Late thoughts on the Hitchens interview
I was having a conversation with a very interesting and intelligent friend earlier. In reference to my recent interview with the Hitch, he said, “I’m not sure what you wanted from him. You say you wish he was still on the left - but what exactly is it you wanted him to sign up to in order to still belong to that tribe? Other than endorsing Kerry over Bush, what is he supposed to say?”
It made me think a little about my own political beliefs. Like Hitch, I believe that Islamic fundamentalism is a depraved threat to human rights, on a par both morally and intellectually with fascism.

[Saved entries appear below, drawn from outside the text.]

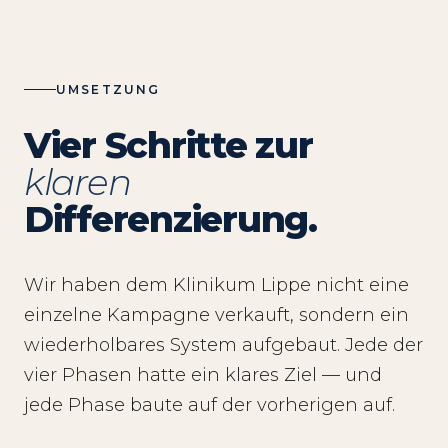
UMSETZUNG
Vier Schritte zur
klaren
Differenzierung.
Wir haben dem Klinikum Lippe nicht eine
einzelne Kampagne verkauft, sondern ein
wiederholbares System aufgebaut. Jede der
vier Phasen hatte ein klares Ziel — und
jede Phase baute auf der vorherigen auf.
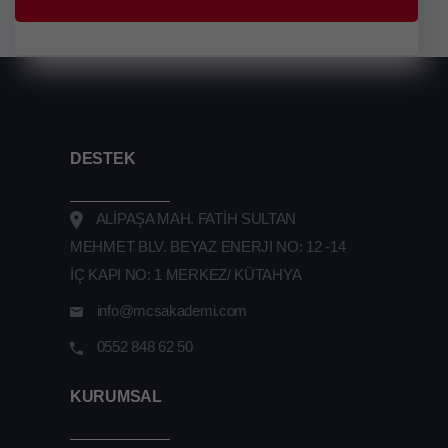
DESTEK
ALİPAŞA MAH. FATİH SULTAN
MEHMET BLV. BEYAZ ENERJI NO: 12 -14
İÇ KAPI NO: 1 MERKEZ/ KÜTAHYA
info@mcsakademi.com
0552 848 62 50
KURUMSAL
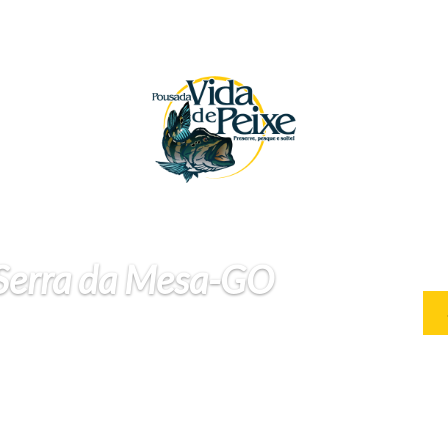
 Serra da Mesa-GO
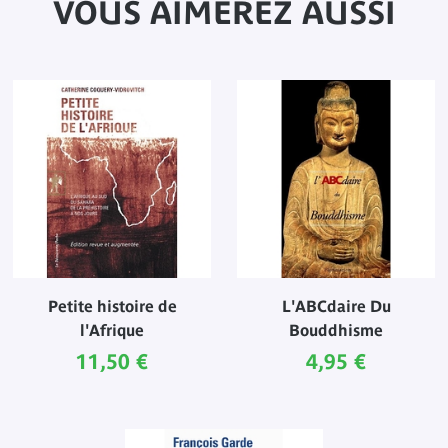
VOUS AIMEREZ AUSSI
Petite histoire de
L'ABCdaire Du
l'Afrique
Bouddhisme
Prix ​​actuel
Prix ​​actuel
11,50 €
4,95 €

I differ with Hitch on two points. Firstly, I do not believe that the Bush method is sufficient for – or very effective at – battling Islamic fundamentalism. There are many occasions when Islamic fundamentalists can only be defeated by force – in Afghanistan, for example – and we need to support those fights when the Bush administration enters into them. But force alone is not sufficient; there needs to be a Marshall Plan for the Arab world (precisely the opposite of the economic misery spread at the moment by the USA’s proxies, the IMF and World Bank) and a determined effort to tackle legitimate Muslim grievances. So far the force has been forthcoming – but nothing else. If you want a real fight against Islamofascism, you have to want much better than Bush.

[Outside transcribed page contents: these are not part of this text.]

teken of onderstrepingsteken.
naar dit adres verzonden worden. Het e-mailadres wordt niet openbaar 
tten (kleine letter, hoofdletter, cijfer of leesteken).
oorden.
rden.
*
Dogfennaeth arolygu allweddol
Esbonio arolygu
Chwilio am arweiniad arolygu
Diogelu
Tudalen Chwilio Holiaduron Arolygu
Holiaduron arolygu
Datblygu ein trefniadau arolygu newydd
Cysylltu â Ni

My second disagreement is that I am not “a single issue voter”, as Hitch describes himself. The fight against Islamofascism is massive and extremely important; and so are many other fghts. I would put each of these (many of which Hitch once backed but now neglects) on a moral par with the battle agsint jihadism:
- The fight against climate change
- The fight against the continuing existence and potential use of nuclear weapons
(I put these two first because unless they are dealt with, there might not be any human beings left to deal with all the other issues; the following fights are in no particular order)
- The fight to extend democracy to peoples remaining under tyranny or in anarchic failed states
- The fight to ensure that democracy is meaningful, and not hollowed out by corporations, the rich, religious groups or other vested interests
- The fight for equality for gay people
- The fight for equality for women
- The fight to end the disastrous ‘War on Drugs’

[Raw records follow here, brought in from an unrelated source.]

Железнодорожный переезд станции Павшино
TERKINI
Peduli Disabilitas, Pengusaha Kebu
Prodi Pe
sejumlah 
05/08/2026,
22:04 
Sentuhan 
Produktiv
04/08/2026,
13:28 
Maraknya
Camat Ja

- The fight to end the spiritual tyranny of ‘religion’, better labeled organized superstition, and to ensure its replacement with Enlightenment values
- The fight against poverty, which breaks down into a fight:
(a) against the extreme and undemocratic neo-liberalism imposed on much of the world’s poor by the IMF and World Bank; there is no freedom in a sweat-shop
(b) against the remaining scraps of Stalinism that repress all markets, as in North Korea
(c) The fight for social democracy – which means markets tempered by extensive corporate regulation, a welfare state, redistributive taxation, and social investment in education and public health
On every single one of these issues – with the (very partial) exception of ending tyranny – the current US administration is on the wrong side. For most of his career, the Hitch would have acknowledged that – and I guess I wanted to hear him acknowledge it still.
It's because Hitch is so great that I wish he was still engaged with these fights.